Systemising your business can save you time, energy, money and stress and can lead to a more efficient business. Most business functions can be systemised or automated, from your operations functions to finance and HR.

For example, the induction process for new staff members and teams can be systemised by introducing an online interactive training pack. You can monitor what videos staff have and haven’t watched during their induction to determine their readiness for certain tasks.

Employee Engagement

All individuals are on a journey, and not all of them want to sit next to you in the director’s chair. They all have different levels of engagement and ultimately, you need to figure out where your team members want to be within your business.

While this is a complex task, identifying how involved and committed staff are can help you to determine the best routes to get the optimal engagement from your team. How you bring people into your business can set you up for future engagement. By recruiting slow and firing fast, you can make sure employees across all levels of the business are engaged and having their needs met.

Making Money

Balance Sheet Wealth

Measuring wealth requires goals and benchmarks that can be regularly reviewed. For example, it’s essential that your business can comfortably set aside an agreed salary to match replacement costs for a CEO and retain an agreed dividend amount to be used to invest, build wealth or reduce bad debt.

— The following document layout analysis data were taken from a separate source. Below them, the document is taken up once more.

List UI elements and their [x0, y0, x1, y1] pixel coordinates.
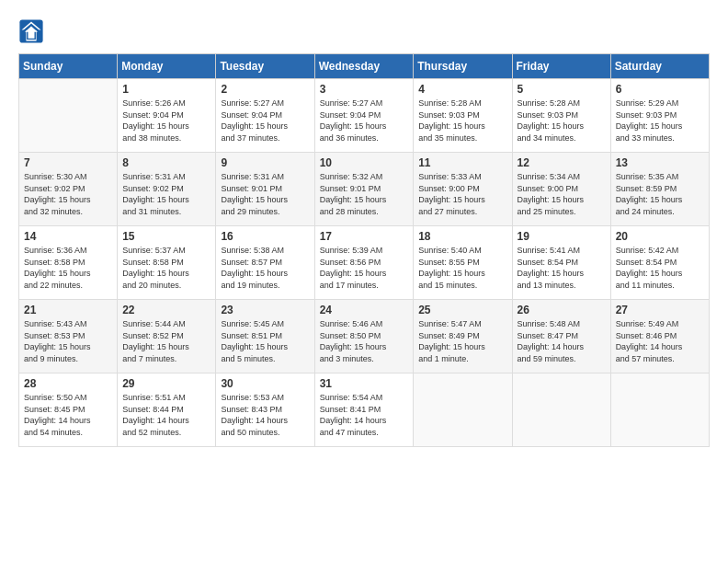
day-info: Sunrise: 5:32 AM Sunset: 9:01 PM Dayligh… — [320, 171, 409, 217]
calendar-day-8: 8Sunrise: 5:31 AM Sunset: 9:02 PM Daylig… — [118, 153, 216, 226]
calendar-header-wednesday: Wednesday — [314, 54, 414, 79]
day-info: Sunrise: 5:35 AM Sunset: 8:59 PM Dayligh… — [616, 171, 704, 217]
day-number: 7 — [24, 156, 112, 169]
day-info: Sunrise: 5:26 AM Sunset: 9:04 PM Dayligh… — [122, 98, 210, 144]
day-number: 28 — [24, 377, 112, 390]
calendar-day-17: 17Sunrise: 5:39 AM Sunset: 8:56 PM Dayli… — [314, 226, 414, 300]
day-number: 26 — [518, 304, 606, 316]
calendar-day-11: 11Sunrise: 5:33 AM Sunset: 9:00 PM Dayli… — [414, 153, 512, 226]
calendar-day-3: 3Sunrise: 5:27 AM Sunset: 9:04 PM Daylig… — [314, 79, 414, 153]
day-info: Sunrise: 5:30 AM Sunset: 9:02 PM Dayligh… — [24, 171, 112, 217]
calendar-day-2: 2Sunrise: 5:27 AM Sunset: 9:04 PM Daylig… — [216, 79, 314, 153]
calendar-day-9: 9Sunrise: 5:31 AM Sunset: 9:01 PM Daylig… — [216, 153, 314, 226]
calendar-day-30: 30Sunrise: 5:53 AM Sunset: 8:43 PM Dayli… — [216, 373, 314, 447]
day-info: Sunrise: 5:44 AM Sunset: 8:52 PM Dayligh… — [122, 318, 210, 364]
calendar-body: 1Sunrise: 5:26 AM Sunset: 9:04 PM Daylig… — [19, 79, 710, 447]
calendar-day-19: 19Sunrise: 5:41 AM Sunset: 8:54 PM Dayli… — [512, 226, 610, 300]
day-number: 24 — [320, 304, 409, 316]
day-number: 12 — [518, 156, 606, 169]
day-number: 30 — [221, 377, 309, 390]
calendar-header-sunday: Sunday — [19, 54, 118, 79]
calendar-day-5: 5Sunrise: 5:28 AM Sunset: 9:03 PM Daylig… — [512, 79, 610, 153]
calendar-day-31: 31Sunrise: 5:54 AM Sunset: 8:41 PM Dayli… — [314, 373, 414, 447]
day-info: Sunrise: 5:28 AM Sunset: 9:03 PM Dayligh… — [518, 98, 606, 144]
day-number: 14 — [24, 230, 112, 243]
calendar-week-1: 1Sunrise: 5:26 AM Sunset: 9:04 PM Daylig… — [19, 79, 710, 153]
day-info: Sunrise: 5:33 AM Sunset: 9:00 PM Dayligh… — [418, 171, 506, 217]
calendar-day-21: 21Sunrise: 5:43 AM Sunset: 8:53 PM Dayli… — [19, 300, 118, 373]
day-number: 20 — [616, 230, 704, 243]
day-number: 11 — [418, 156, 506, 169]
calendar-header-tuesday: Tuesday — [216, 54, 314, 79]
day-number: 9 — [221, 156, 309, 169]
calendar-day-22: 22Sunrise: 5:44 AM Sunset: 8:52 PM Dayli… — [118, 300, 216, 373]
day-number: 22 — [122, 304, 210, 316]
day-info: Sunrise: 5:31 AM Sunset: 9:02 PM Dayligh… — [122, 171, 210, 217]
calendar-header-friday: Friday — [512, 54, 610, 79]
day-info: Sunrise: 5:37 AM Sunset: 8:58 PM Dayligh… — [122, 245, 210, 291]
calendar-empty — [19, 79, 118, 153]
day-info: Sunrise: 5:51 AM Sunset: 8:44 PM Dayligh… — [122, 392, 210, 438]
calendar-header-row: SundayMondayTuesdayWednesdayThursdayFrid… — [19, 54, 710, 79]
day-info: Sunrise: 5:40 AM Sunset: 8:55 PM Dayligh… — [418, 245, 506, 291]
day-info: Sunrise: 5:48 AM Sunset: 8:47 PM Dayligh… — [518, 318, 606, 364]
calendar-week-2: 7Sunrise: 5:30 AM Sunset: 9:02 PM Daylig… — [19, 153, 710, 226]
day-info: Sunrise: 5:38 AM Sunset: 8:57 PM Dayligh… — [221, 245, 309, 291]
day-number: 19 — [518, 230, 606, 243]
day-info: Sunrise: 5:47 AM Sunset: 8:49 PM Dayligh… — [418, 318, 506, 364]
day-info: Sunrise: 5:28 AM Sunset: 9:03 PM Dayligh… — [418, 98, 506, 144]
day-info: Sunrise: 5:27 AM Sunset: 9:04 PM Dayligh… — [221, 98, 309, 144]
day-number: 29 — [122, 377, 210, 390]
day-number: 8 — [122, 156, 210, 169]
calendar-day-26: 26Sunrise: 5:48 AM Sunset: 8:47 PM Dayli… — [512, 300, 610, 373]
day-info: Sunrise: 5:41 AM Sunset: 8:54 PM Dayligh… — [518, 245, 606, 291]
calendar-day-6: 6Sunrise: 5:29 AM Sunset: 9:03 PM Daylig… — [610, 79, 709, 153]
day-number: 2 — [221, 83, 309, 96]
day-number: 10 — [320, 156, 409, 169]
calendar-week-5: 28Sunrise: 5:50 AM Sunset: 8:45 PM Dayli… — [19, 373, 710, 447]
calendar-day-27: 27Sunrise: 5:49 AM Sunset: 8:46 PM Dayli… — [610, 300, 709, 373]
calendar-empty — [610, 373, 709, 447]
calendar-table: SundayMondayTuesdayWednesdayThursdayFrid… — [18, 53, 710, 447]
day-number: 25 — [418, 304, 506, 316]
day-info: Sunrise: 5:54 AM Sunset: 8:41 PM Dayligh… — [320, 392, 409, 438]
calendar-header-saturday: Saturday — [610, 54, 709, 79]
day-number: 6 — [616, 83, 704, 96]
calendar-day-4: 4Sunrise: 5:28 AM Sunset: 9:03 PM Daylig… — [414, 79, 512, 153]
day-info: Sunrise: 5:46 AM Sunset: 8:50 PM Dayligh… — [320, 318, 409, 364]
day-number: 3 — [320, 83, 409, 96]
day-number: 15 — [122, 230, 210, 243]
day-info: Sunrise: 5:36 AM Sunset: 8:58 PM Dayligh… — [24, 245, 112, 291]
calendar-day-28: 28Sunrise: 5:50 AM Sunset: 8:45 PM Dayli… — [19, 373, 118, 447]
calendar-day-13: 13Sunrise: 5:35 AM Sunset: 8:59 PM Dayli… — [610, 153, 709, 226]
calendar-day-24: 24Sunrise: 5:46 AM Sunset: 8:50 PM Dayli… — [314, 300, 414, 373]
day-info: Sunrise: 5:29 AM Sunset: 9:03 PM Dayligh… — [616, 98, 704, 144]
calendar-day-16: 16Sunrise: 5:38 AM Sunset: 8:57 PM Dayli… — [216, 226, 314, 300]
calendar-day-23: 23Sunrise: 5:45 AM Sunset: 8:51 PM Dayli… — [216, 300, 314, 373]
day-info: Sunrise: 5:34 AM Sunset: 9:00 PM Dayligh… — [518, 171, 606, 217]
day-number: 17 — [320, 230, 409, 243]
day-number: 5 — [518, 83, 606, 96]
calendar-empty — [414, 373, 512, 447]
day-info: Sunrise: 5:27 AM Sunset: 9:04 PM Dayligh… — [320, 98, 409, 144]
day-number: 18 — [418, 230, 506, 243]
page-header — [18, 18, 710, 44]
day-info: Sunrise: 5:45 AM Sunset: 8:51 PM Dayligh… — [221, 318, 309, 364]
logo-icon — [18, 18, 44, 44]
logo — [18, 18, 46, 44]
calendar-day-15: 15Sunrise: 5:37 AM Sunset: 8:58 PM Dayli… — [118, 226, 216, 300]
calendar-week-4: 21Sunrise: 5:43 AM Sunset: 8:53 PM Dayli… — [19, 300, 710, 373]
day-info: Sunrise: 5:53 AM Sunset: 8:43 PM Dayligh… — [221, 392, 309, 438]
day-number: 13 — [616, 156, 704, 169]
day-number: 31 — [320, 377, 409, 390]
day-info: Sunrise: 5:43 AM Sunset: 8:53 PM Dayligh… — [24, 318, 112, 364]
calendar-day-29: 29Sunrise: 5:51 AM Sunset: 8:44 PM Dayli… — [118, 373, 216, 447]
day-info: Sunrise: 5:31 AM Sunset: 9:01 PM Dayligh… — [221, 171, 309, 217]
calendar-day-14: 14Sunrise: 5:36 AM Sunset: 8:58 PM Dayli… — [19, 226, 118, 300]
calendar-empty — [512, 373, 610, 447]
calendar-day-18: 18Sunrise: 5:40 AM Sunset: 8:55 PM Dayli… — [414, 226, 512, 300]
day-number: 4 — [418, 83, 506, 96]
day-number: 21 — [24, 304, 112, 316]
day-number: 27 — [616, 304, 704, 316]
calendar-header-monday: Monday — [118, 54, 216, 79]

You must also calculate your business’s expenditure to create your net worth, and determine how long you can survive going forward without any income at all. Your job is to create wealth for your balance sheet, so investing a lot of time to get each detail right is important.

Margins

Your margin is everything in your business; it’s the money you make when you subtract your operating costs from your revenue. When setting prices, you can either create prices through a calculation mechanism, or by conducting market research. It’s important to review your margins every quarter to identify where you can improve and any issues that are occurring.

Conversions

It’s essential to measure the rate of conversion in your business and analyse how you process clients through the lead and opportunity to deliver a price that converts the sale. You can generate leads in several ways, including: pay-per-click; sales calls; LinkedIn; referrals; networking; and outbound marketing.

Every time you achieve a lead, you have paid money to get them into your business. It’s important to map out the steps involved to determine how and when you lose opportunities. By designing your sales pathway from inquiry through sale, you can improve inefficiencies. If your business doesn’t have a strong sales process, you are completely at the mercy of your clients’ buying process, so it’s essential your business invests time to improve this area.

Long-term Strategies

Innovate or Stay

It’s important to identify the barriers to entry to your industry to determine how stable the industry is to new entrants or external factors. If it’s easy for someone else to copy your business model, you must make sure your offering remains unique. You should examine your business model to find out how easily it can be disrupted by technological advancements and understand whether you need to attack or defend your current marketplace. Your market will constantly evolve and change, as will your customers’ needs, so you need to recognise this and make sure you are adaptable and flexible enough to survive.

Legal Resources

You must organise your legal resources to be sustainable. This includes protecting your intellectual property; making sure your customer relationships are clearly defined and protected; and providing thorough contracts to staff that include exit clauses to prevent staff from stealing clients once they leave your business.

Exit Plan

As a business owner, there will come a time where you exit the business. SMBs are tough assignments so getting your exit plan right can be extremely rewarding. It’s important to determine the processes involved and the intergenerational handouts that may occur in your exit plan and then develop a timeframe to complete these activities. This will give you more confidence that your business can succeed without you in the driver’s seat.